I'm taking 5 minutes to blog, dammit, even if i don't have much to say.
We're still in packing hell.
I am currently at the shop, trying to take care of a few things while completely surrounded by boxes and more stuff that needs to be put into boxes.
It's been hard. It IS hard, and i am never, ever moving house and shop to another country again, with less than two weeks to pack.
Holy shitsnacks is that nowhere near enough, and for two people to handle alone?
No, too much.
But it'll be over soon, making way for entirely new problems, i'm sure, but mostly new adventures.
The stress of packing has brought out some anxiety, and anxiety brings out doubts.
I hadn't had them much before, cause i'm impulsive, i guess, but all of a sudden my brain was asking me if i'd thought this through (somewhat?), if moving to another country was even a good idea (i don't know, time will tell) and telling me, as anxiety brains do, that i can't handle it, it'll be too much, i'll break down or lose my shit eventually.
Sure, that's possible, but not likely. What seems impossible to deal with one day, often doesn't seem like such a huge deal the next.
One day at a time, and i'll be ok.
And Berlin will be fun, and different, and probably very frustrating. And it'll be an adventure.
While packing at home, i found a letter to myself, written during as month i spent in an empty house in Goa with a Danish friend, two British dudes and a stray dog, in 2001.
It was pretty funny, hilarious actually, but it also happened to mention how good i am at adapting to new places.
And it's true, i had completely accepted living in India within two days, and whenever i'm in Japan, i feel like i could stay forever.
Maybe it's different with a place like Germany cause it's still very similar to Denmark, maybe too similar? But in any case, i'm trying to trust in my ability to adapt.
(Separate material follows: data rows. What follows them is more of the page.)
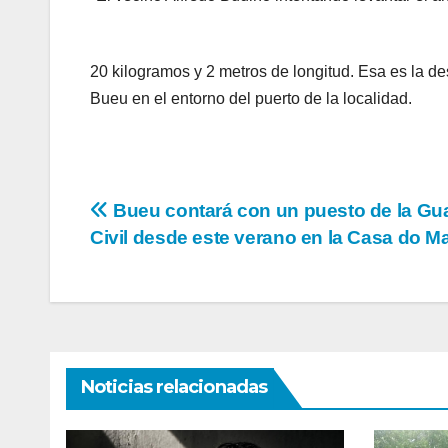
20 kilogramos y 2 metros de longitud. Esa es la de
Bueu en el entorno del puerto de la localidad.
Navegación
Bueu contará con un puesto de la Gu
Civil desde este verano en la Casa do M
de
entradas
Noticias relacionadas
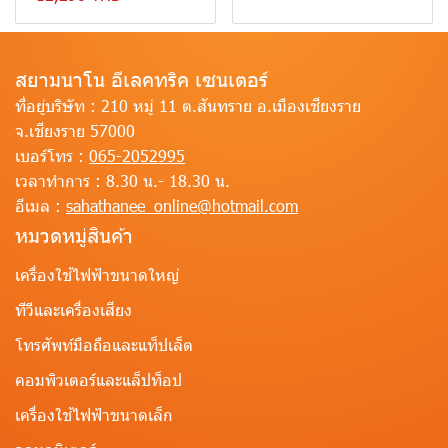
สยามนาโน อีเลคทริค เซนเตอร์
ที่อยู่บริษัท :
210 หมู่ 11 ต.สันทราย อ.เมืองเชียงราย
จ.เชียงราย 57000
เบอร์โทร :
065-2052995
เวลาทำการ :
8.30 น.- 18.30 น.
อีเมล :
sahathanee_online@hotmail.com
หมวดหมู่สินค้า
เครื่องใช้ไฟฟ้าขนาดใหญ่
ทีวีและเครื่องเสียง
โทรศัพท์มือถือและแท็ปเล็ต
คอมพิวเตอร์และแล็ปท็อป
เครื่องใช้ไฟฟ้าขนาดเล็ก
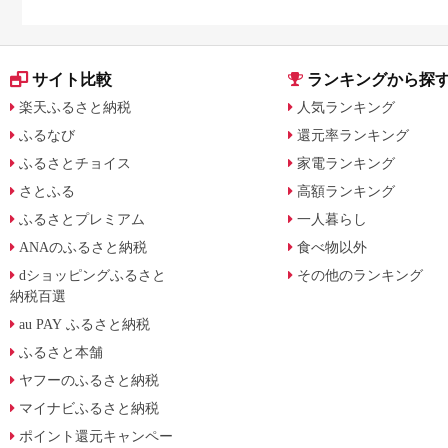
サイト比較
ランキングから探
楽天ふるさと納税
人気ランキング
ふるなび
還元率ランキング
ふるさとチョイス
家電ランキング
さとふる
高額ランキング
ふるさとプレミアム
一人暮らし
ANAのふるさと納税
食べ物以外
dショッピングふるさと
その他のランキング
納税百選
au PAY ふるさと納税
ふるさと本舗
ヤフーのふるさと納税
マイナビふるさと納税
ポイント還元キャンペー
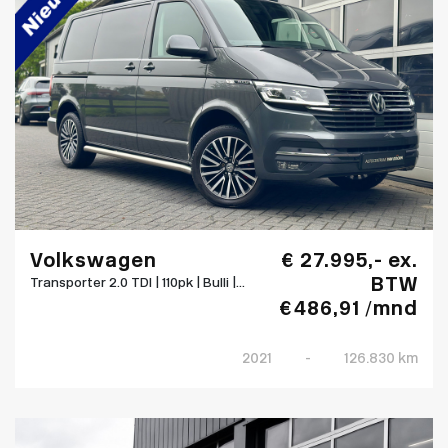
Volkswagen
€ 27.995,- ex.
BTW
Transporter 2.0 TDI | 110pk | Bulli |...
€ 486,91 /mnd
2021
-
126.830 km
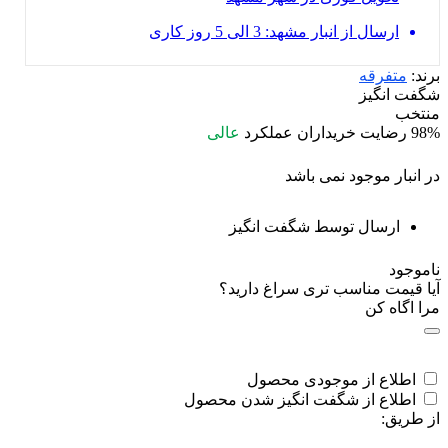
ارسال از انبار مشهد: 3 الی 5 روز کاری
برند:
متفرقه
شگفت انگیز
منتخب
98%
رضایت خریداران
عملکرد
عالی
در انبار موجود نمی باشد
ارسال توسط شگفت انگیز
ناموجود
آیا قیمت مناسب تری سراغ دارید؟
مرا اگاه کن
اطلاع از موجودی محصول
اطلاع از شگفت انگیز شدن محصول
از طریق:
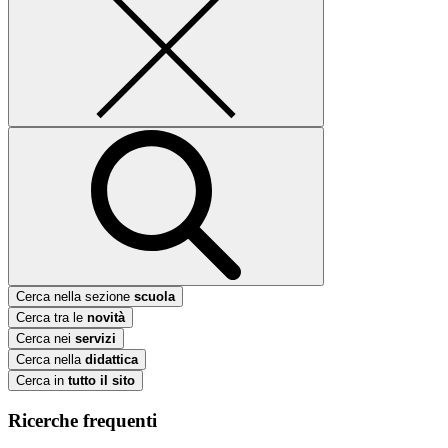
Cerca nella sezione
scuola
Cerca tra le
novità
Cerca nei
servizi
Cerca nella
didattica
Cerca in
tutto il sito
Ricerche frequenti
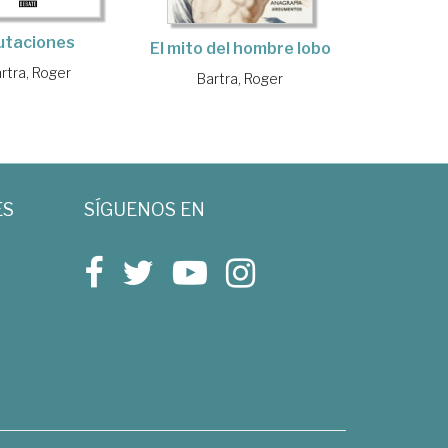
utaciones
El mito del hombre lobo
rtra, Roger
Bartra, Roger
ES
SÍGUENOS EN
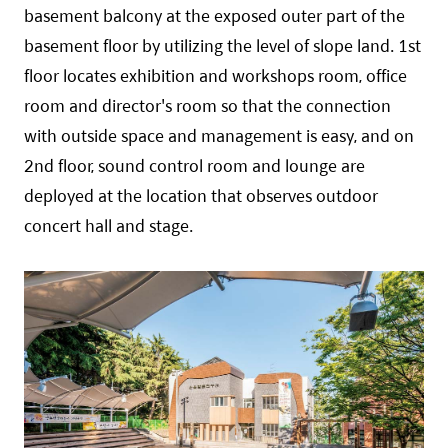
basement balcony at the exposed outer part of the
basement floor by utilizing the level of slope land. 1st
floor locates exhibition and workshops room, office
room and director's room so that the connection
with outside space and management is easy, and on
2nd floor, sound control room and lounge are
deployed at the location that observes outdoor
concert hall and stage.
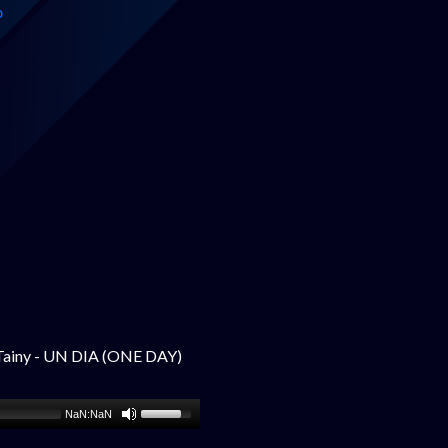
0
& Tainy - UN DIA (ONE DAY)
NaN:NaN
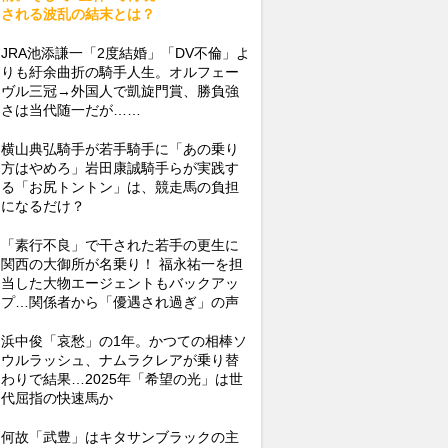
される波乱の結末とは？
JRA池添謙一「2度結婚」「DV不倫」よ
りも紆余曲折の騎手人生。オルフェー
ヴル三冠→外国人で凱旋門賞、勝負強
さは当代随一だが……
横山典弘騎手が若手騎手に「あの乗り
方はやめろ」岩田康誠騎手らが実践す
る「お尻トントン」は、競走馬の負担
になるだけ？
「素行不良」で干された若手の更生に
関西の大御所が名乗り！ 福永祐一を担
当した大物エージェントもバックアッ
プ…関係者から「優遇され過ぎ」の声
浜中俊「哀愁」の1年。かつての相棒ソ
ウルラッシュ、ナムラクレアが乗り替
わりで結果…2025年「希望の光」は世
代屈指の快速馬か
何故「武豊」はキタサンブラックの主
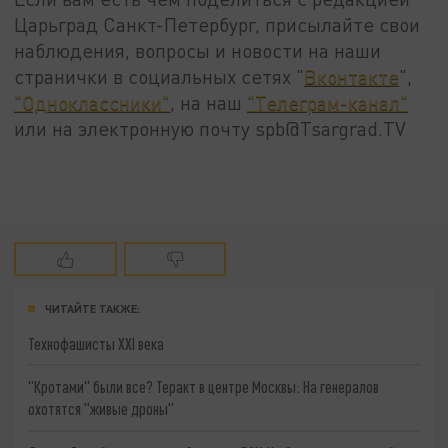
Царьград Санкт-Петербург, присылайте свои
наблюдения, вопросы и новости на наши
странички в социальных сетях "
Вконтакте
",
"Одноклассники"
, на наш
"Телеграм-канал"
или на электронную почту spb@Tsargrad.TV
ЧИТАЙТЕ ТАКЖЕ:
Технофашисты XXI века
"Кротами" были все? Теракт в центре Москвы: На генералов
охотятся "живые дроны"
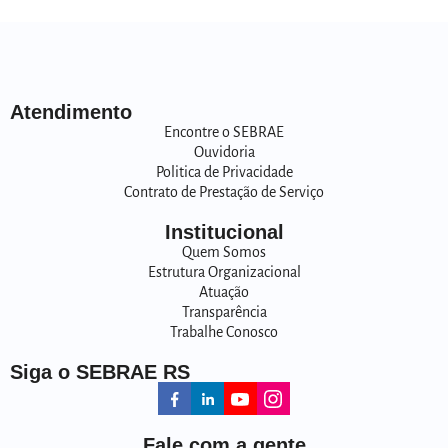
Atendimento
Encontre o SEBRAE
Ouvidoria
Politica de Privacidade
Contrato de Prestação de Serviço
Institucional
Quem Somos
Estrutura Organizacional
Atuação
Transparência
Trabalhe Conosco
Siga o SEBRAE RS
Fale com a gente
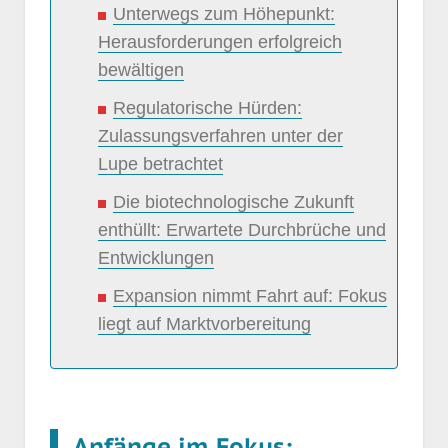
Unterwegs zum Höhepunkt:
Herausforderungen erfolgreich
bewältigen
Regulatorische Hürden:
Zulassungsverfahren unter der
Lupe betrachtet
Die biotechnologische Zukunft
enthüllt: Erwartete Durchbrüche und
Entwicklungen
Expansion nimmt Fahrt auf: Fokus
liegt auf Marktvorbereitung
Anfänge im Fokus:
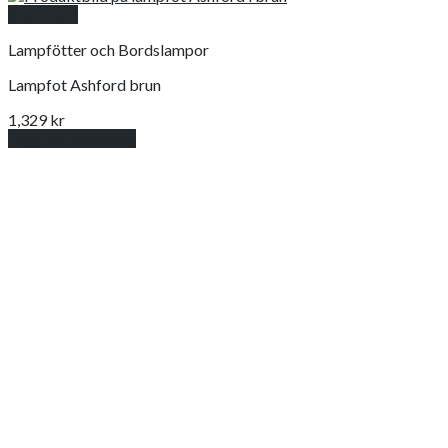
Snabbkoll
Lampfötter och Bordslampor
Lampfot Ashford brun
1,329
kr
Lägg till i varukorg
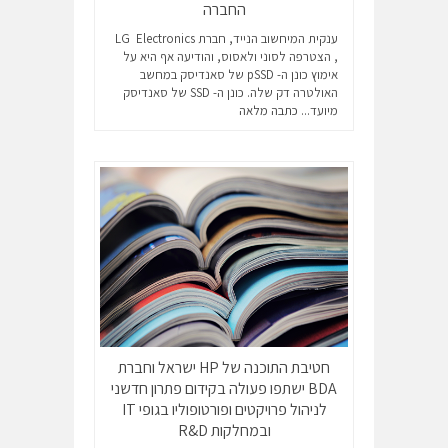
החברה
ענקית המיחשוב הנייד, חברת LG Electronics
, הצטרפה לסוני ולאסוס, והודיעה אף היא על
אימוץ כונן ה- pSSD של סאנדיסק במחשב
האולטרה דק שלה. כונן ה- SSD של סאנדיסק
מיועד...
כתבה מלאה
חטיבת התוכנה של HP ישראל וחברת
BDA ישתפו פעולה בקידום פתרון חדשני
לניהול פרויקטים ופורטופוליו בגופי IT
ובמחלקות R&D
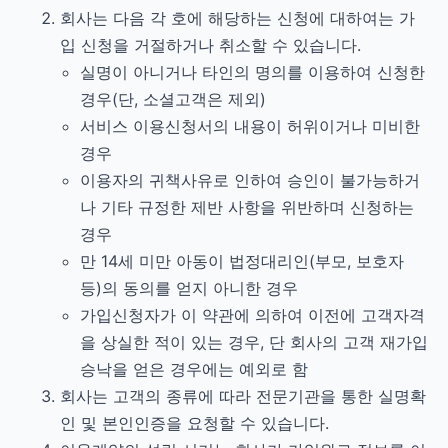
회사는 다음 각 호에 해당하는 신청에 대하여는 가
입 신청을 거절하거나 취소할 수 있습니다.
실명이 아니거나 타인의 명의를 이용하여 신청한
경우(단, 소셜고객은 제외)
서비스 이용신청서의 내용이 허위이거나 미비한
경우
이용자의 귀책사유로 인하여 승인이 불가능하거
나 기타 규정한 제반 사항을 위반하며 신청하는
경우
만 14세 미만 아동이 법정대리인(부모, 보호자
등)의 동의를 얻지 아니한 경우
가입신청자가 이 약관에 의하여 이전에 고객자격
을 상실한 적이 있는 경우, 단 회사의 고객 재가입
승낙을 얻은 경우에는 예외로 함
회사는 고객의 종류에 따라 전문기관을 통한 실명확
인 및 본인인증을 요청할 수 있습니다.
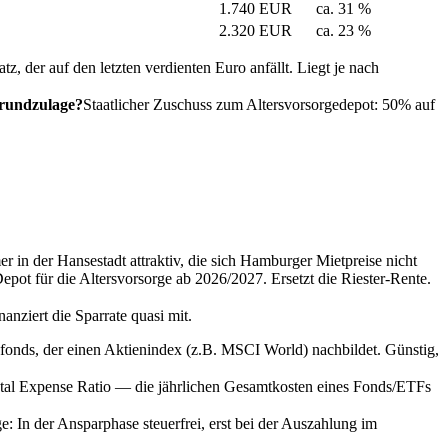
1.740 EUR
ca. 31 %
2.320 EUR
ca. 23 %
tz, der auf den letzten verdienten Euro anfällt. Liegt je nach
Grundzulage?
Staatlicher Zuschuss zum Altersvorsorgedepot: 50% auf
in der Hansestadt attraktiv, die sich Hamburger Mietpreise nicht
epot für die Altersvorsorge ab 2026/2027. Ersetzt die Riester-Rente.
nziert die Sparrate quasi mit.
onds, der einen Aktienindex (z.B. MSCI World) nachbildet. Günstig,
tal Expense Ratio — die jährlichen Gesamtkosten eines Fonds/ETFs
ge: In der Ansparphase steuerfrei, erst bei der Auszahlung im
Trust that it's still there.
And if not, then i at least still have my favorite dog, and my favorite person, there with me, and anywhere they are can't be that bad.
Someone came in and i lost my train of though, but whatever, i need to get back to packing anyway.
Last week i took 15 minutes out of my day to get a cheap haircut, and that's the best thing i've done for myself in a long time.
I tried no bangs for about a year and a half, but this, super short Vulcan bangs, is what i always come back to.
I feel like i look like myself again.
I'm not sure if i'll have time to post again before the move, so maybe the next post will be from Sarah's apartment where we're staying until our stuff arrives.
Wish us luck.
Before and after*
*I've been wearing the same work overalls for like a week... Allan and David are calling me a Doozer and believe the look increases my work efficiency!